A Palavra de Deus deve ser «o critério» que guia a existência dos cristãos e, em particular, a dos sacerdotes e dos pastores. Recordou Bento xvi durante o Angelus de domingo, 28 de Fevereiro, recitado com os fiéis na Praça de São Pedro.

Concluíram-se ontem, aqui no Palácio Apostólico, os Exercícios Espirituais que, como é costume, se realizam no início da Quaresma no Vaticano. Com os meus colaboradores da Cúria Romana transcorremos dias de recolhimento e de oração intensa, reflectindo sobre a vocação sacerdotal, em sintonia com o Ano que a Igreja está a celebrar. Agradeço a quantos nos acompanharam espiritualmente.

Neste segundo domingo de Quaresma a liturgia é dominada pelo episódio da Transfiguração, que no Evangelho de São Lucas segue imediatamente o convite do Mestre: «Se alguém quer vir após Mim, negue-se a si mesmo, tome a sua cruz, dia após dia, e siga-Me» (Lc 9, 23). Este acontecimento extraordinário, é um encorajamento a seguir Jesus.

Lucas não fala de Transfiguração, mas descreve quanto aconteceu através de dois elementos: o rosto de Jesus que muda e a sua veste que se torna cândida e resplandecente, na presença de Moisés e Elias, símbolo da Lei e dos Profetas. Os três discípulos que assistem ao acontecimento estão oprimidos pelo sono: é a atitude de quem, mesmo sendo espectador dos prodígios divinos, não compreende. Só a luta contra o turpor que se apodera deles permite que Pedro, Tiago e João «vejam» a glória de Jesus. Então o ritmo torna-se premente: enquanto Moisés e Elias se separam do Mestre, Pedro fala e, enquanto está a falar, uma nuvem cobre a ele e aos outros discípulos com a sua sombra; é uma nuvem que, enquanto cobre, revela a glória de Deus, como aconteceu com o povo peregrino no deserto. Os olhos já não podem ver, mas os ouvidos podem ouvir a voz que sai da nuvem: «Este é o Meu Filho dilecto, escutai-O» (v. 35).
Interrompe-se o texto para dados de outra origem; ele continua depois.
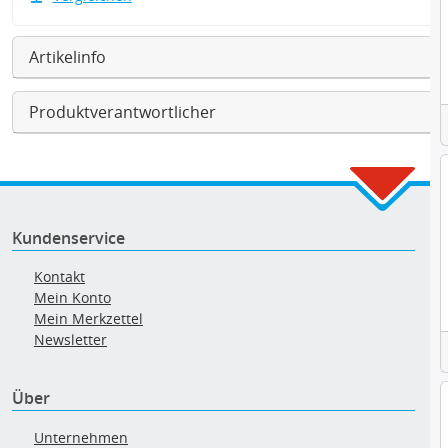
Artikelinfo
Produktverantwortlicher
Kundenservice
Kontakt
Mein Konto
Mein Merkzettel
Newsletter
Über
Unternehmen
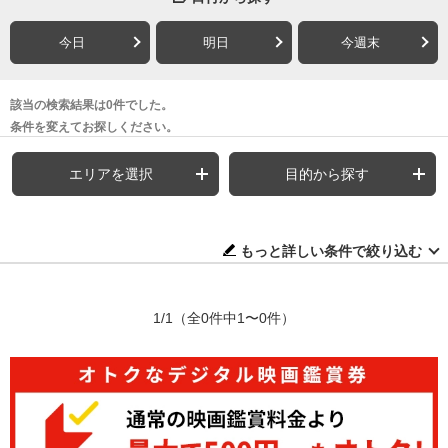
今日
明日
今週末
該当の検索結果は0件でした。
条件を変えてお探しください。
エリアを選択
目的から探す
もっと詳しい条件で絞り込む
1/1
（全0件中1〜0件）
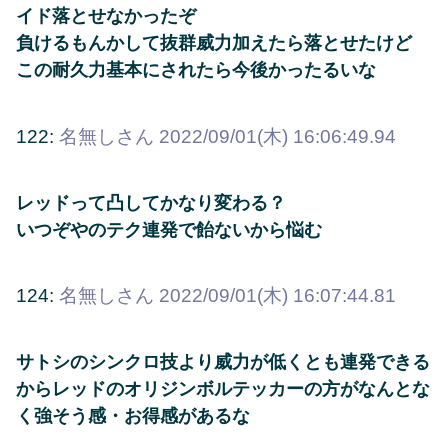
イド落とせなかったぞ
負けるもんかして抜群威力加えたら落とせたけど
この耐久力基本にされたら今後かったるいな
122:
名無しさん
2022/09/01(木) 16:06:49.94
レッドって凸してかなり変わる？
いつぞやのテク連発で飴ないから悩む
124:
名無しさん
2022/09/01(木) 16:07:44.81
サトシのシンクロ技より威力が低くとも連発できる
からレッドのオリジンボルテッカーの方がなんとな
く強そう感・お得感があるな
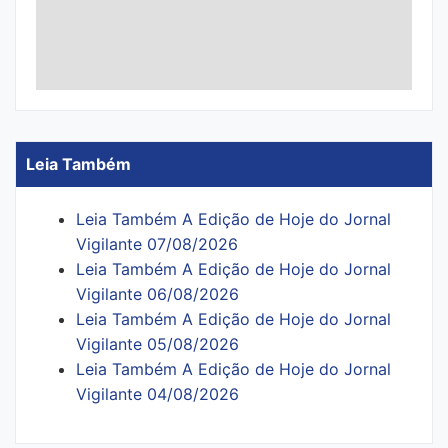
Leia Também
Leia Também A Edição de Hoje do Jornal
Vigilante 07/08/2026
Leia Também A Edição de Hoje do Jornal
Vigilante 06/08/2026
Leia Também A Edição de Hoje do Jornal
Vigilante 05/08/2026
Leia Também A Edição de Hoje do Jornal
Vigilante 04/08/2026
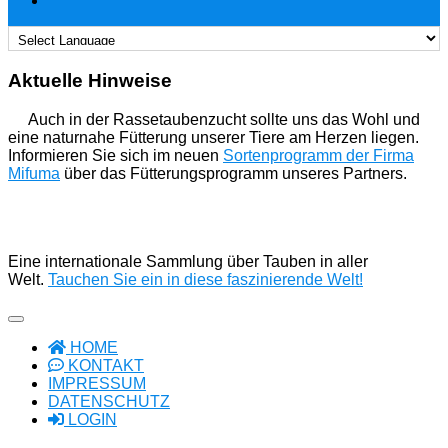
Aktuelle Hinweise
Auch in der Rassetaubenzucht sollte uns das Wohl und
eine naturnahe Fütterung unserer Tiere am Herzen liegen.
Informieren Sie sich im neuen
Sortenprogramm der Firma
Mifuma
über das Fütterungsprogramm unseres Partners.
Eine internationale Sammlung über Tauben in aller
Welt.
Tauchen Sie ein in diese faszinierende Welt!
HOME
KONTAKT
IMPRESSUM
DATENSCHUTZ
LOGIN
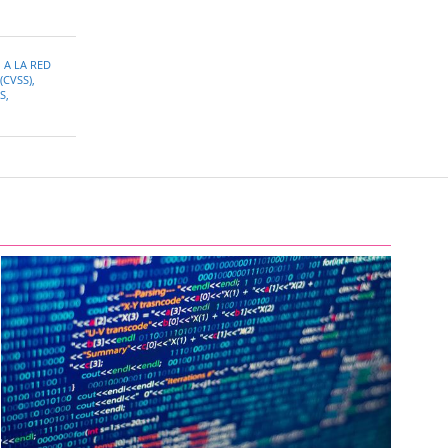
A LA RED
(CVSS)
,
S
,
Os discípulos já não estão diante de um rosto transfigurado, nem de uma veste cândida, nem de uma nuvem que revela a presença divina. Diante dos seus olhos está «Jesus sozinho» (cf. v. 36). Jesus ficou só diante do seu Pai, enquanto reza, mas, ao mesmo tempo, «Jesus só» é quanto é dado aos discípulos e à Igreja em cada época: é quanto deve ser suficiente para o caminho. É ele a única voz que deve ser ouvida, o único que deve ser seguido, ele que subindo a Jerusalém entregará a vida e um dia «transfigurará o nosso corpo miserável para o conformar com o seu corpo glorioso» (Fl 3, 21).

Neste período quaresmal convido todos a meditar  assiduamente o Evangelho. Além disso, faço votos para que neste Ano sacerdotal os Pastores «sejam verdadeiramente imbuídos da Palavra de Deus, a conheçam deveras, a amem a ponto que ela lhes dê realmente vida e forme o seu pensamento» (Homilia na Missa crismal, 9 de Abril de 2009). A Virgem Maria nos ajude a viver intensamente os nossos momentos de encontro com o Senhor para que possamos segui-lo todos os dias com alegria. Dirijamos para ela o nosso olhar invocando-a com a oração do Angelus.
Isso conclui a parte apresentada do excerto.